# Clueless in Seattle



## toddpedlar (Jun 20, 2007)

Check out this piece of news. No surprise, I suppose. I quite honestly can't wait for Jefferts-Schori to promote this woman as blazing an exciting new path in Episcopaganism!


----------



## etexas (Jun 20, 2007)

toddpedlar said:


> Check out this piece of news. No surprise, I suppose. I quite honestly can't wait for Jefferts-Schori to promote this woman as blazing an exciting new path in Episcopaganism!


Yuck..........well, this is why continuing traditional Anglican bodies exists.....to give people who wish to remain Episcopal a way to avoid this garbage. For what it's worth conservative Anglicans such as myself do not view people and positions like this as Christian.........it is apostate.


----------



## MrMerlin777 (Jun 20, 2007)

Clueless is an understatement for this woman.


----------



## Poimen (Jun 20, 2007)

I would be more interested to hear what Muslims have to say about her than Episcopalians - do they want this female pastor to represent them or be part of their religion? Do they want to have a women associated with them that holds a position of authority?

Post-modernism is getting really bizarre!


----------



## MrMerlin777 (Jun 20, 2007)

Poimen said:


> I would be more interested to hear what Muslims have to say about her than Episcopalians - do they want this female pastor to represent them or be part of their religion?
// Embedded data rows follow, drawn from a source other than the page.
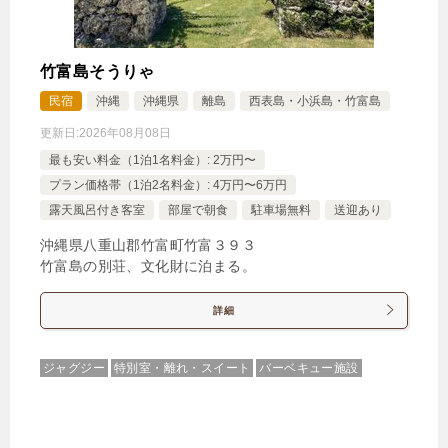
13,500円
【禁煙】トリプルルーム約26平米
じゃらんで確認する
竹富島そうりゃ
民宿
沖縄
沖縄県
離島
西表島・小浜島・竹富島
更新日:
2026年08月08日
★【先得28】早めの予約がお得♪ 【朝夕食付き】
最も安い料金（1泊1名料金）: 2万円〜
🍴朝食・夕食
IN
15:00-
OUT
-11:00
ツイン
プラン価格帯（1泊2名料金）: 4万円〜6万円
露天風呂付き客室
部屋で朝食
駐車場無料
送迎あり
禁煙ルーム
沖縄県八重山郡竹富町竹富３９３
竹富島の別荘、文化財に泊まる。
詳細
【禁煙】ツインルーム約26平米
1泊
大人1名
合計（税込）
ジャグジー
特別室・離れ・スイート
バーベキュー施設
19,000円
【選べるお部屋と価格】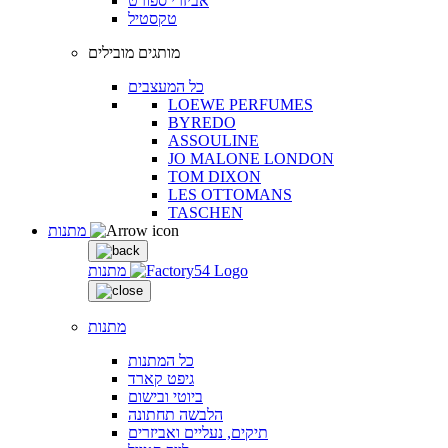
אביזרי ספורט
טקסטיל
מותגים מובילים
כל המעצבים
LOEWE PERFUMES
BYREDO
ASSOULINE
JO MALONE LONDON
TOM DIXON
LES OTTOMANS
TASCHEN
מתנות
מתנות
מתנות
כל המתנות
גיפט קארד
ביוטי ובישום
הלבשה תחתונה
תיקים, נעליים ואביזרים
Do they want to have a women associated with them that holds a position of authority?
> 
> Post-modernism is getting really bizarre!
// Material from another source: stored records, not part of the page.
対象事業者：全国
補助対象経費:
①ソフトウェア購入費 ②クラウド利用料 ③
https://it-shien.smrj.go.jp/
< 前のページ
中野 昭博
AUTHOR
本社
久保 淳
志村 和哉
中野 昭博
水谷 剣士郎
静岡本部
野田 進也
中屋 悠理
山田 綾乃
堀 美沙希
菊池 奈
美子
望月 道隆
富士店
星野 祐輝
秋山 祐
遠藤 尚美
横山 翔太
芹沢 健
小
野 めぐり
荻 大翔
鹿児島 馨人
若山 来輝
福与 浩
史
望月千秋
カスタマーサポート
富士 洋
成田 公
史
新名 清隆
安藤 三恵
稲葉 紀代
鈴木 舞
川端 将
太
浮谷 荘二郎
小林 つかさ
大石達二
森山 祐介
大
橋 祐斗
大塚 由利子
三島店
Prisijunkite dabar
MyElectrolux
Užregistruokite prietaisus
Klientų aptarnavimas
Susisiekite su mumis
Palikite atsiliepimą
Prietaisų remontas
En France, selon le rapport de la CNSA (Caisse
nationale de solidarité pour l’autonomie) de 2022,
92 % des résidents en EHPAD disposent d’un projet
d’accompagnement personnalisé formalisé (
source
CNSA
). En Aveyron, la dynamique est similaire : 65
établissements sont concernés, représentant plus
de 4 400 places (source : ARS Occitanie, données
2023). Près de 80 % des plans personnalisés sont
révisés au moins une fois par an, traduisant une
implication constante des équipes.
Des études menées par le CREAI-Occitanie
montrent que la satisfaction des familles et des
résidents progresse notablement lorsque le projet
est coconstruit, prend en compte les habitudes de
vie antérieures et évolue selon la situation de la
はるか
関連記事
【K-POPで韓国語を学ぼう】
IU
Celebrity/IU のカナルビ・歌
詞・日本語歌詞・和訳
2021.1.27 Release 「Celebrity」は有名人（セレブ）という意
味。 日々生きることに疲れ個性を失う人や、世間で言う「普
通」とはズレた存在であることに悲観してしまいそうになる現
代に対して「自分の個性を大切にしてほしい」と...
Good questions, and yes post modernism IS getting more and more bizarre everyday it seems.


----------



## VictorBravo (Jun 20, 2007)

Poimen said:


> I would be more interested to hear what Muslims have to say about her than Episcopalians - do they want this female pastor to represent them or be part of their religion? Do they want to have a women associated with them that holds a position of authority?
> 
> Post-modernism is getting really bizarre!



Ah yes, a couple of days ago it was a slow news day in the fair and benighted city.

But at least one Muslim weighed in on the local paper's comment blog:



> Ann Holmes Redding is not true Muslim. The religion of Islam is not named after a person as in the case of Christianity which was named after Jesus Christ. Islam is the one true religion of "Allah" and as such, its name represents the central principle of Allah's "God's" religion; the total submission to the will of Allah "God". "This day have I perfected your religion for you, completed My favour upon you, and have chosen for you Islam as your religion". (Soorah Al-Maa'idah 5:3) "If anyone desires a religion other than Islam (submission to Allah (God) never will It be accepted of Him", "Abraham was not a Jew nor Christian; but an upright Muslim." (Soorah Aal'imraan 3:67) Since the total submission of one's will to Allah represents the essence of worship, the basic message of Allah's divine religion, Islam is the worship of Allah alone and the avoidance of worship directed to any person, place or thing other than Allah. Worship of Jesus Christ is not the divine will of Allah.
> Sun, Jun 17, 2007 12:58 pm
> 
> AkbarAliNon



I actually was surprised at the number of sensible responses the Seattle Times had to this story (mixed among the usual and expected cluelessness):

http://community.seattletimes.nwsource.com/reader_feedback/reader_feedback.php?id=170


----------



## Staphlobob (Jun 21, 2007)

Al Mohler has a radio program centering on this creature's "faiths." Quite good and I recommend it.


----------



## kvanlaan (Jun 21, 2007)

Come on, guys. Where are the three cheers for a celebration of diversity? 

If you read about Ms. Schori's coronation (ordination? - whatever it was) and the great interfaith warm fuzzy that was, you know that she is applauding this move towards a broader ecumenical smorgasboard of Episcopalianism from her throne on high.

I have to laugh or I'll cry.


----------



## sotzo (Jun 21, 2007)

Because of these sorts of things, mainline American Episcopalianism will eventually become irrelevant to the point where anything they say or do will be the same as hearing about the latest on Brad and Angelina.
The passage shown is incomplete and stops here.